A denizen of the wild places and freshwater lakes of northern Minnesota, by his early teens Alex Messenger had already gone on many wilderness and canoeing journeys, sometimes with his family, other times with peers through a local YMCA camp. The summer he was seventeen, a friend encouraged Alex to be a paddler on what would be his most ambitious trip yet: 

“’You should come,’ Mike urged me. Going on the Hommes du Nord expedition would mean spending forty-two days traveling through northern Canada, a near month and a half on trail, of whitewater canoeing, of portaging, of sleeping on a thin mat in a thin tent, forty-two days of dried food, adventure and fresh air.”

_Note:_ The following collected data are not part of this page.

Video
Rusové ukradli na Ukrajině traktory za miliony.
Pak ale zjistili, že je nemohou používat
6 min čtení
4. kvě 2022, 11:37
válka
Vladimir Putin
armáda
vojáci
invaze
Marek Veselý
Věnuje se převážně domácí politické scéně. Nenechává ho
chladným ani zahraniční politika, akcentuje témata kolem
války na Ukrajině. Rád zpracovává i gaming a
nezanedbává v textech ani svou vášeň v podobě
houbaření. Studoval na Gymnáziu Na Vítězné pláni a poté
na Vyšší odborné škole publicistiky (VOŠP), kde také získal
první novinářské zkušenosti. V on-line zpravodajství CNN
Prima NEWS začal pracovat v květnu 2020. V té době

For the first twenty-eight days, Alex and his fellow paddlers confronted many difficulties in the Canadian sub-Arctic, including ferocious whitewater rapids that challenged their paddling skills, and an island locked in by shifting ice that barely allowed them to paddle their canoes away from it. The most dangerous animals they encountered were ornery musk-oxen. But on the twenty-ninth day all that changed when on a solitary hike Alex encountered a grizzly bear that attacked him. A life and death struggle ensued as Alex tried to retreat from the bear’s grasp, then bounced his heavy camera case off the bear’s snout, all before slipping in to a state of semi-consciousness. 

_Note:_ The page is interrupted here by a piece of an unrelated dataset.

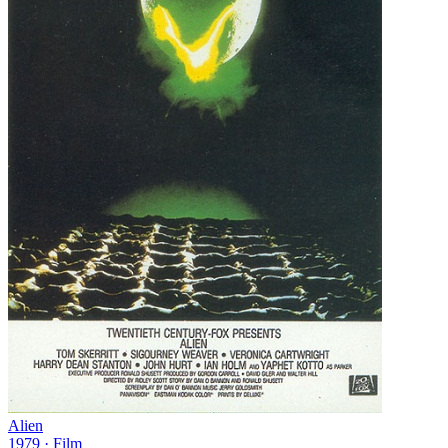
Alien
1979
·
Film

When Alex came to, he was alone, wounded and bleeding but somehow still alive. Forcing himself upright, he struggled back to camp in terrible pain from a severe thigh wound, where he was soon being treated by his resourceful companions who sought advice on emergency care from doctors back home via their satellite phone. An immediate evacuation was considered, but in the short term they resumed the canoe journey, hoping to reach the point on the map where the whole expedition was due to conclude at a remote fly-in village. In the days that followed, Alex tried to make himself useful on the water, helping to paddle when he could, though his injuries made the effort excruciating while aggravating the wound.  

A few days later, Alex, his fellow paddlers, and the camp directors back in Minnesota faced a difficult decision: let the party navigate to the village, or have Alex evacuated right then. I will let you discover their decision for yourself. 

The 85,000 word manuscript recounts an unusual coming-of-age story filled with inspiring descriptions of Arctic landscape, thrilling riverine adventures, and high risk adventure, all written more than a decade later from the perspective of a more mature Alex Messenger, who continues to enjoy wilderness camping and works in the outdoors and camping equipment industry with outfitter Frost River, for which he attends many trade shows; these will afford him an excellent opportunity to promote the book. 

Two comparable books that you might look to as models of success would be Between a Rock and a Hard Place by Aron Ralston and The Revenant: A Novel of Revenge, which it so happens I edited and published at Carroll & Graf in 2001. 

Below is an announcement that ran in the book industry newsletter Publishersmarketplace. The photographs illustrating this post are by Alex Messenger, whose Instagram handle is @messengerphoto. If you enjoy adventure and survival narratives such as  Jon Krakauer’s Into the Wild (where by contrast the young protagonist did not survive his wilderness ordeal), Admiral Richard Byrd’s Alone, and Great Heart: The History of a Labrador Adventure by James West Davidson and John Rugge, then you’ll definitely enjoy The Twenty-ninth Day  when it’s published in 2019 or 2020.